Granny’s teenage paintings have been scattered among her grandchildren like so many talismans and are good enough to hang on the wall in anybody’s house. We are chagrined to think what she might have accomplished with her painting had she continued, had she taken lessons from a master. In later life, after my grandfather bought her the house of her dreams, she expressed her artistic yearnings in her riotous gardens, where Kurume azaleas blossomed in magenta and red and white and rare lavender, where redbuds and tall pecan trees shared ground space with banana shrubs and tulip magnolias, with boxwood and dogwoods, with camellias in every shade and color—peppermint stripes and blowsy red blossoms, and my favorite—a delicate pink with shell-like petals. She had a piano in the parlor, and if we begged her, she would reluctantly sit down, smile shyly, and then pound out a melody that would have us all rocking. She delighted in her grandchildren, her “little chickadees,” buying toys that would make us laugh. She made the best chocolate-chip cookies in the world.

Still, married to a six-foot-four man driven to succeed in life, deprived of her art, early in her marriage she took to drink to ease her loneliness. I do not know how this was manifested, or how it was discovered. Those are questions I dared not ask then and hesitate to ask my aged father now. Yet I can imagine a nip of blackberry wine in the kitchen to take the edge off the day—what must it have been like to be seventeen and in charge of the household of a man of thirty? She was one of ten children; perhaps one Christmas day she found the bourbon-laced eggnog put a brightness on life, and continued to do so when she found herself home alone, missing her large family. I can see her later, perhaps, dipping into whisky kept for guests. I imagine that for a time she successfully hid it from my preoccupied grandfather, whose mind was fixed on getting ahead. I can imagine her sisters hitching up the mule and wagon and driving the fifteen miles or so to visit one day and becoming alarmed at her lack of balance, her slurred tongue. Perhaps they told their father. Those were days long before I was born, and by the time I knew my grandmother, the drinking question had passed into family mythology, to be resurrected from time to time as a warning: if this evil thing could happen to your grandmother, it could happen to you. She was sent to a sanitorium, as a treatment center was called then, and was cured. So cured that in her later years the doctor insisted she have a beer every afternoon to relax her and give her extra calories.

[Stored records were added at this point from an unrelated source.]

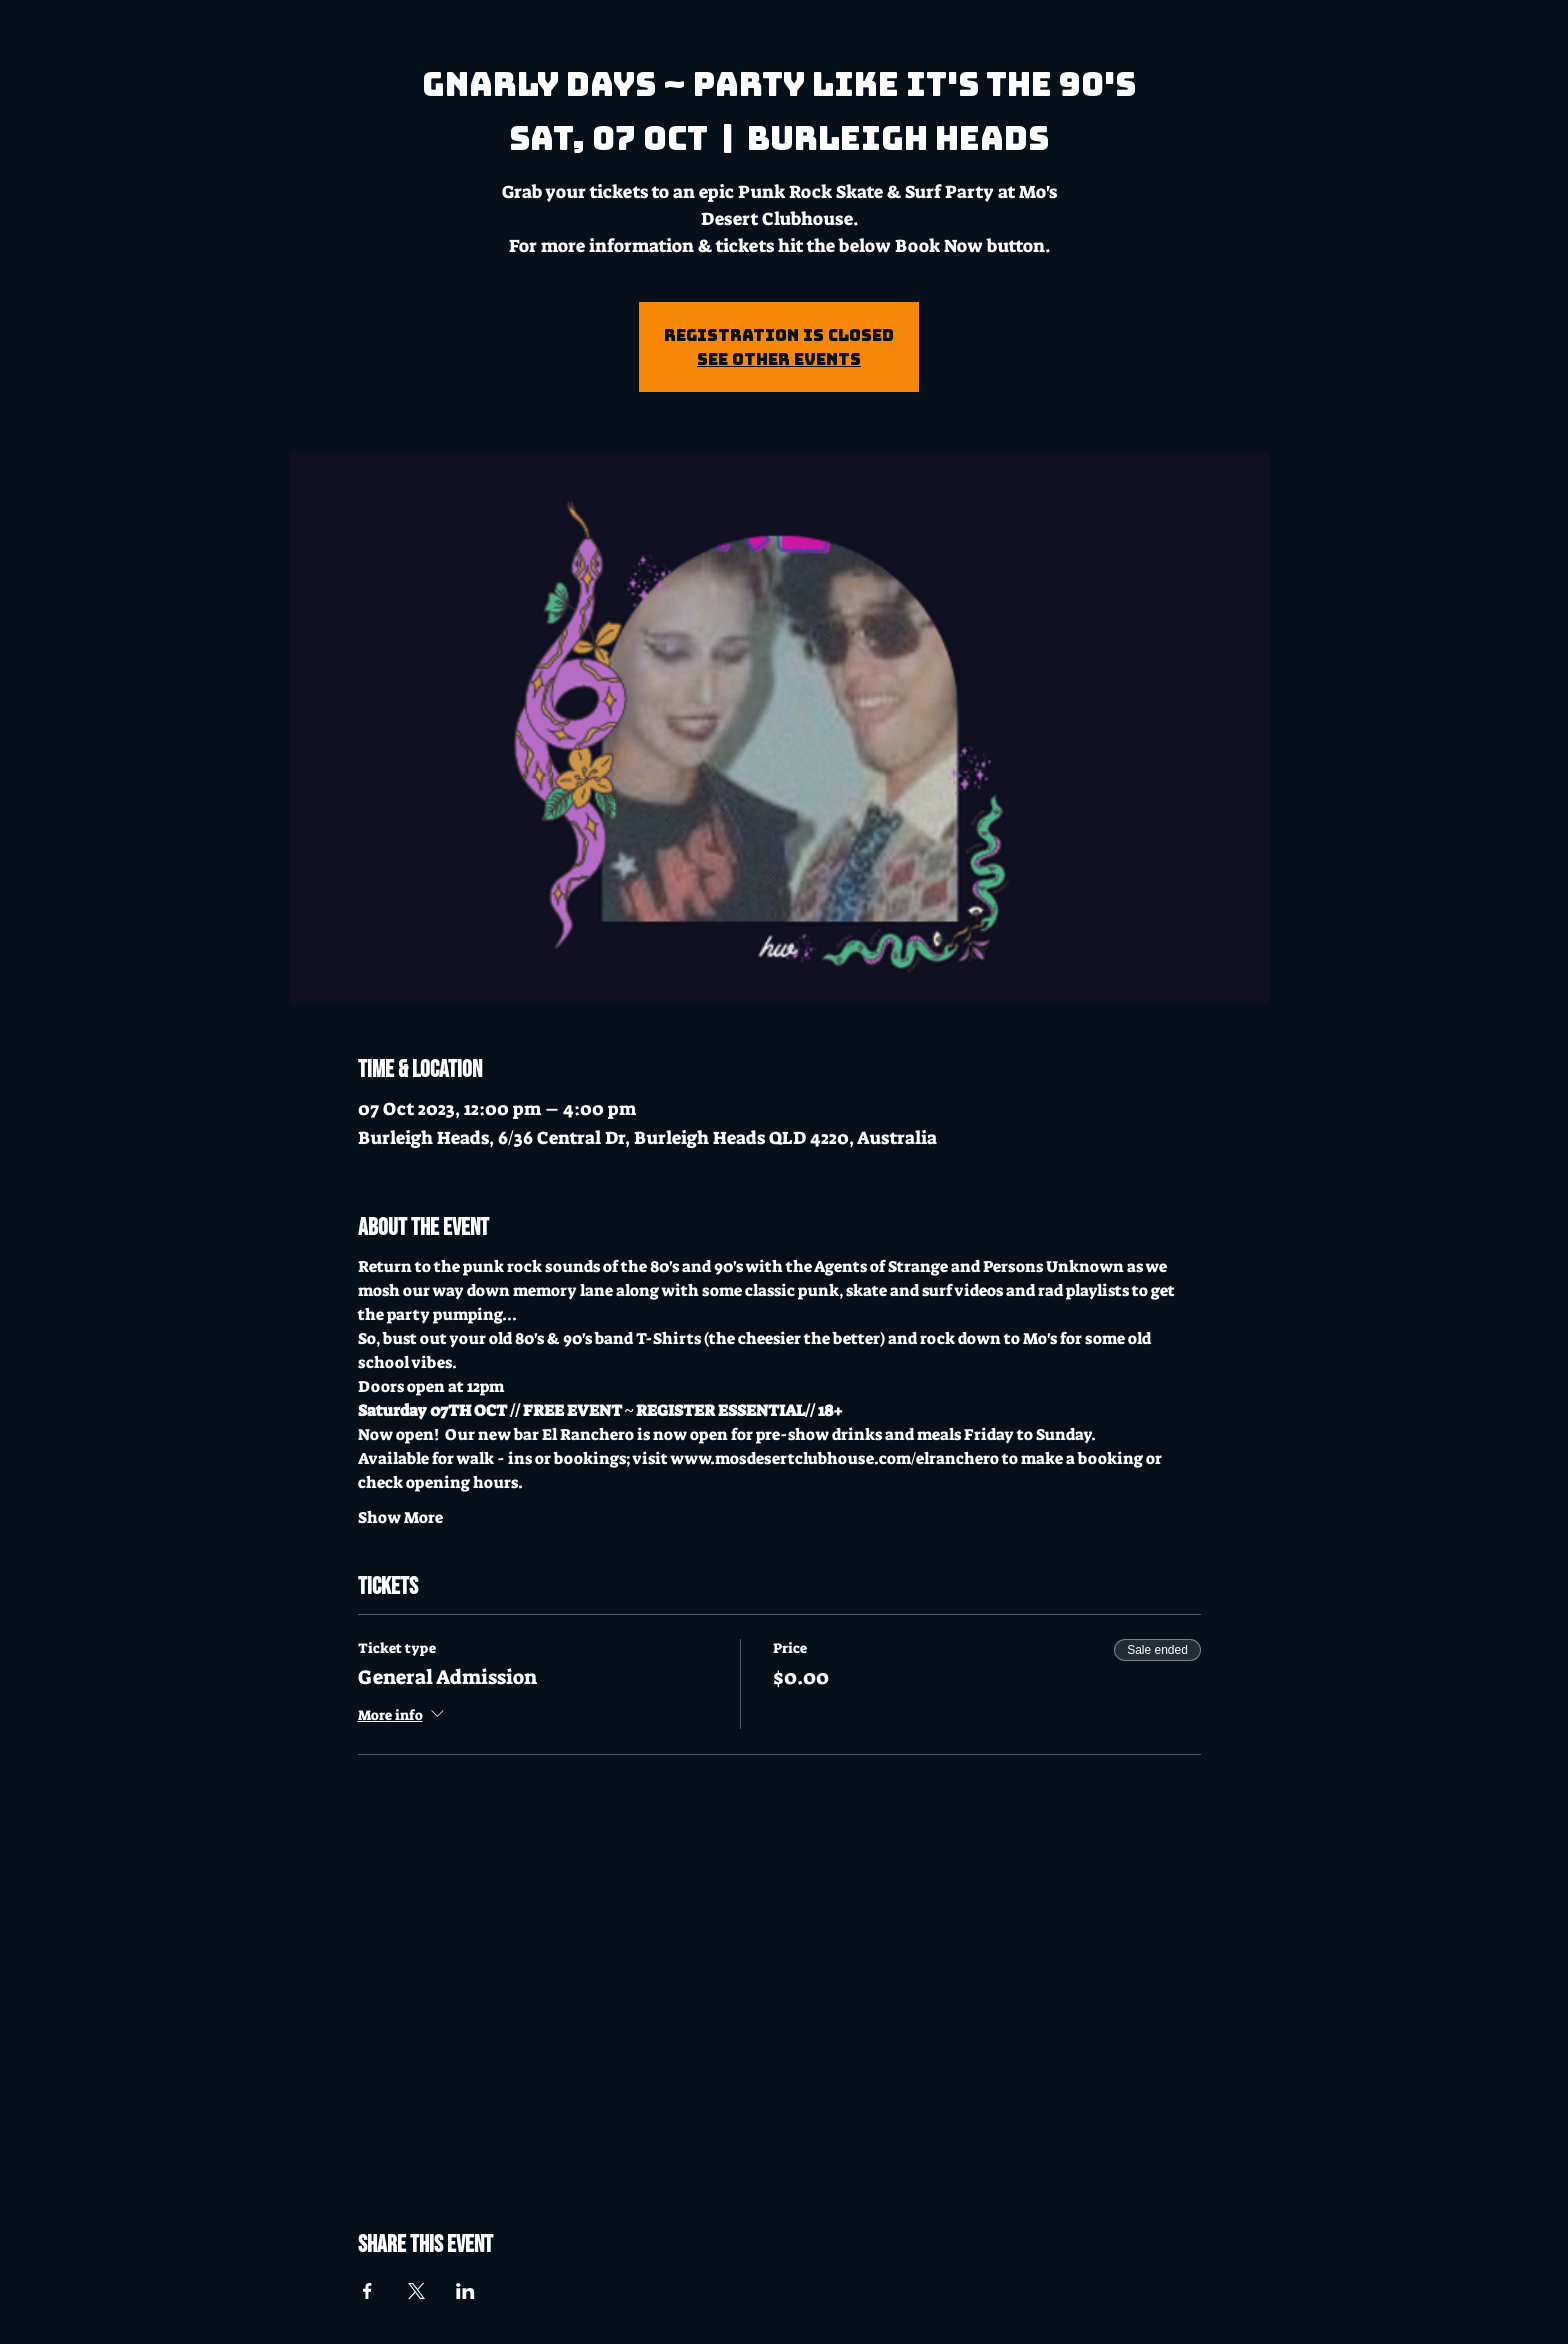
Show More (400, 1517)
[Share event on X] (416, 2291)
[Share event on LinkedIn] (465, 2291)
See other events (779, 359)
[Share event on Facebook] (367, 2291)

My memories of my grandmothers are comforting and happy, but how much was kept hidden from us? Nana’s nerves, Granny’s alcohol? I find myself feeling uneasy when people get too nostalgic about family life in the past. That illusion of perfection came at a tremendous cost to women. Today women have choices—and some choices, such as meaningful jobs and divorce, come under criticism. Still, the choices have been hard won. Too often, people look back on cookies and holidays—and forget the dark side of our grandmothers’ worlds.